Problem to work on
With both ends included, transcribe exactly the records below from their first line to the line that contains "⅓ cup fine oat flour (30g)".

(Collection entries)
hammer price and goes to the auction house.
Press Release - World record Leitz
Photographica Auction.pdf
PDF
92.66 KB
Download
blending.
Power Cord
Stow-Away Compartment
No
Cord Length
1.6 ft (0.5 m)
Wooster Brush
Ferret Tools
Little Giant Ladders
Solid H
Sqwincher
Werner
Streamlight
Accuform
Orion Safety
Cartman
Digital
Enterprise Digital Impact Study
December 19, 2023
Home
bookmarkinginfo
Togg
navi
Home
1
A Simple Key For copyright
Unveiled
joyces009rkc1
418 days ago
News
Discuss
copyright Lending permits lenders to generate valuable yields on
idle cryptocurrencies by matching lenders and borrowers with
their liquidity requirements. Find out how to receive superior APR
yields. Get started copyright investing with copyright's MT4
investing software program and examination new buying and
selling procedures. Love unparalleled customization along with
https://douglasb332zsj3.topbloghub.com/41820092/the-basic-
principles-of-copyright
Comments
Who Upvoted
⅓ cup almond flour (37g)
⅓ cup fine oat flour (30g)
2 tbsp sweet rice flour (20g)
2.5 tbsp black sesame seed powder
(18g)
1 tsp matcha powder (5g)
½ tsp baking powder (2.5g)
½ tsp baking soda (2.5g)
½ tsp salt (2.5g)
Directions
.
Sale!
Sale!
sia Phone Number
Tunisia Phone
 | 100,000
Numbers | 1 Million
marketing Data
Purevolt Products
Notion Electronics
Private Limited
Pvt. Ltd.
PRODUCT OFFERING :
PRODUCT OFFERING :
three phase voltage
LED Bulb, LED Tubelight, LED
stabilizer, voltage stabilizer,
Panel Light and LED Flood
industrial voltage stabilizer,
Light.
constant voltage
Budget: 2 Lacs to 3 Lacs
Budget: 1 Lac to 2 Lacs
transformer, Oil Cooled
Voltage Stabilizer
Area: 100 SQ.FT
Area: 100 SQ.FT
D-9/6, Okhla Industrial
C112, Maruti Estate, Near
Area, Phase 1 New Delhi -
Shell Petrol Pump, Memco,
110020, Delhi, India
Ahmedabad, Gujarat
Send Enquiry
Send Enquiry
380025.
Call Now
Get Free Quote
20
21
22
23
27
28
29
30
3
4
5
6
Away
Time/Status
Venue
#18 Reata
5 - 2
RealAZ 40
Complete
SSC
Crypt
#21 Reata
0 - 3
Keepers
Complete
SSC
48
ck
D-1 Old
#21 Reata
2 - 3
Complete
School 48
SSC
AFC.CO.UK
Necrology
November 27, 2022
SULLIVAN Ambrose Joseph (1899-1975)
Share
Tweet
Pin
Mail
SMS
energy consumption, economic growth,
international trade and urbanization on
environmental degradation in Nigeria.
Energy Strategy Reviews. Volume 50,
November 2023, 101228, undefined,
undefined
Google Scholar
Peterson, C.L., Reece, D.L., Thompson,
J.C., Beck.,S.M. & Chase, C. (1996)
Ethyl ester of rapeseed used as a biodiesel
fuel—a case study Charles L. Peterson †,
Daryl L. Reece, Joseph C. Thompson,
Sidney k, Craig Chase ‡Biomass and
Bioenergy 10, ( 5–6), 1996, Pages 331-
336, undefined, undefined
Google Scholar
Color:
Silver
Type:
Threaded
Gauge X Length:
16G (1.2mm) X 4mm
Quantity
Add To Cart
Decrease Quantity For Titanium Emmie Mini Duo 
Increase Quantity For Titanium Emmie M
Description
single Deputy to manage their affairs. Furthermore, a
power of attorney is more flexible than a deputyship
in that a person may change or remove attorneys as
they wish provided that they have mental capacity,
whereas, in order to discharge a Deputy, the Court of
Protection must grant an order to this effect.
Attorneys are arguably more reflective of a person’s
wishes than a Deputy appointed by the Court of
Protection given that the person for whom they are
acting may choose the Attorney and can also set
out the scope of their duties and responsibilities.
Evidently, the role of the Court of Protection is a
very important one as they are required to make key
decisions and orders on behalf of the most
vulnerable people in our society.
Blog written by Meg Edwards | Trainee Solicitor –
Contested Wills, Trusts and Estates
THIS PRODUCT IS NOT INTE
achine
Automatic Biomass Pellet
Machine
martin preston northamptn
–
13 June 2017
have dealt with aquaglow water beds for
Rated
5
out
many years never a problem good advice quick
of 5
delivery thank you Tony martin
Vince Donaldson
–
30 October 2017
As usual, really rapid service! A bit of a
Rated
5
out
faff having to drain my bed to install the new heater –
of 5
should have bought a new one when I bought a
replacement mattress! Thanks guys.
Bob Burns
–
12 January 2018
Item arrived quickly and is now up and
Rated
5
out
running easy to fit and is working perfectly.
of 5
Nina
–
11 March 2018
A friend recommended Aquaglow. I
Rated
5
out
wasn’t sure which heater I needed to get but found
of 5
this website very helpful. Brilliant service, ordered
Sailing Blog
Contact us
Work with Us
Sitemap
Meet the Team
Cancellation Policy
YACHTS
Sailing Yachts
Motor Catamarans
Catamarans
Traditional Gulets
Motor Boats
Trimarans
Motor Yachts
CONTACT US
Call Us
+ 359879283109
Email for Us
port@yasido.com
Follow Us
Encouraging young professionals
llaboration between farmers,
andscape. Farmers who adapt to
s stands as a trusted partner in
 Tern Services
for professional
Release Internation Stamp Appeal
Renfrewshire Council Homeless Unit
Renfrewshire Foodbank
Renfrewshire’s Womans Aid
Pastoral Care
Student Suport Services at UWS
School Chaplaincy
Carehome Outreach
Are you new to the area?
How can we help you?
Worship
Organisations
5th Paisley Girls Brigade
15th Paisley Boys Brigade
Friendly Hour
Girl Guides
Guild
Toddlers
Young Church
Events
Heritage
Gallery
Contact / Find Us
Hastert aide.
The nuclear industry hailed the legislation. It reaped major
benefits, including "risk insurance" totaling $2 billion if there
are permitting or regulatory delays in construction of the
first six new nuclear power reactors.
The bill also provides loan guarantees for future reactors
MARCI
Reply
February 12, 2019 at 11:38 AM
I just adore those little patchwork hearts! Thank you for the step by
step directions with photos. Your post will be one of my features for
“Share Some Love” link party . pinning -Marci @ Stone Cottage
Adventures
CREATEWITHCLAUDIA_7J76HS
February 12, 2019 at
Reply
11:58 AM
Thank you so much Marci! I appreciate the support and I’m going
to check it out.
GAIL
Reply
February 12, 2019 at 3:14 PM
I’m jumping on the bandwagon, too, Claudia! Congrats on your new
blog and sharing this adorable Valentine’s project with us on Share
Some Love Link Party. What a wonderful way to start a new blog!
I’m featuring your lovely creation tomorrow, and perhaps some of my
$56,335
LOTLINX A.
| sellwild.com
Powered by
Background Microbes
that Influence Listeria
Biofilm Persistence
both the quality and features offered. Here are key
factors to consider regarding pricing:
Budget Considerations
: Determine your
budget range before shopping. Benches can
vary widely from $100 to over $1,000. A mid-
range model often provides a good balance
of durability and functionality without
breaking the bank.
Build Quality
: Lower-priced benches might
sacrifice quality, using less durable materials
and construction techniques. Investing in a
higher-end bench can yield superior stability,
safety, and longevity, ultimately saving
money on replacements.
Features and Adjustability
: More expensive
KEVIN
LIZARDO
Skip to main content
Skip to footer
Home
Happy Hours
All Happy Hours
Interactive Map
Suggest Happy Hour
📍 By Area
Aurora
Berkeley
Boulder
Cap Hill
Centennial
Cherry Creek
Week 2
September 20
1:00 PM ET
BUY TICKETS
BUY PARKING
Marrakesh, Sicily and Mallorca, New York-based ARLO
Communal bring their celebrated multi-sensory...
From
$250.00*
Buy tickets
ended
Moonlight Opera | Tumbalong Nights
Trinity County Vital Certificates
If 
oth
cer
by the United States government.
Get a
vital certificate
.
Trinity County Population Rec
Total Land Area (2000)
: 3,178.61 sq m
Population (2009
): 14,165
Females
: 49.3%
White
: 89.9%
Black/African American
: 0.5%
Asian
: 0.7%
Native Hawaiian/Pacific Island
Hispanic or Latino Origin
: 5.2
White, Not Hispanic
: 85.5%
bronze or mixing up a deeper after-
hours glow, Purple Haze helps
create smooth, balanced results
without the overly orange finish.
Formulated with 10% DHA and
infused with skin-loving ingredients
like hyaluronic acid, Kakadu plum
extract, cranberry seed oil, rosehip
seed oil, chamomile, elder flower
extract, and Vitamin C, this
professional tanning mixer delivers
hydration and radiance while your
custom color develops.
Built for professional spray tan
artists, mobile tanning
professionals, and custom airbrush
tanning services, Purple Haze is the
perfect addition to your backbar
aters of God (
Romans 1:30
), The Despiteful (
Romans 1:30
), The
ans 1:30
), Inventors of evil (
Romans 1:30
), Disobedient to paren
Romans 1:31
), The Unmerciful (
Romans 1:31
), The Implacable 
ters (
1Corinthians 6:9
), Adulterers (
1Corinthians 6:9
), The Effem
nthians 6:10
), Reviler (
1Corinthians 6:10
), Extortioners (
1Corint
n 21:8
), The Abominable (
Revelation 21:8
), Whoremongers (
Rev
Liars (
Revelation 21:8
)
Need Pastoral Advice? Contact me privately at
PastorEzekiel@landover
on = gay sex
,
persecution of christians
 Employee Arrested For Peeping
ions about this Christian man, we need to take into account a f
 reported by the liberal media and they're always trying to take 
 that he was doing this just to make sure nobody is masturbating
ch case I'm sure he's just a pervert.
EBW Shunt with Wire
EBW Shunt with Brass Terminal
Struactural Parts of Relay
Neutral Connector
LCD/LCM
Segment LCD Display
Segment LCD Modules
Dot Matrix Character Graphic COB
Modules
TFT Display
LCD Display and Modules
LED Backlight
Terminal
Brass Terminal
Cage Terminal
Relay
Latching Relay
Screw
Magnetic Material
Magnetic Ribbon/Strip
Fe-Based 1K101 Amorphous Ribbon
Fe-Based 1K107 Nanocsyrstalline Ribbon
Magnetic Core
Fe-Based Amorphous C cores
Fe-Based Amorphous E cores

Response
hammer price and goes to the auction house.
Press Release - World record Leitz
Photographica Auction.pdf
PDF
92.66 KB
Download
blending.
Power Cord
Stow-Away Compartment
No
Cord Length
1.6 ft (0.5 m)
Wooster Brush
Ferret Tools
Little Giant Ladders
Solid H
Sqwincher
Werner
Streamlight
Accuform
Orion Safety
Cartman
Digital
Enterprise Digital Impact Study
December 19, 2023
Home
bookmarkinginfo
Togg
navi
Home
1
A Simple Key For copyright
Unveiled
joyces009rkc1
418 days ago
News
Discuss
copyright Lending permits lenders to generate valuable yields on
idle cryptocurrencies by matching lenders and borrowers with
their liquidity requirements. Find out how to receive superior APR
yields. Get started copyright investing with copyright's MT4
investing software program and examination new buying and
selling procedures. Love unparalleled customization along with
https://douglasb332zsj3.topbloghub.com/41820092/the-basic-
principles-of-copyright
Comments
Who Upvoted
⅓ cup almond flour (37g)
⅓ cup fine oat flour (30g)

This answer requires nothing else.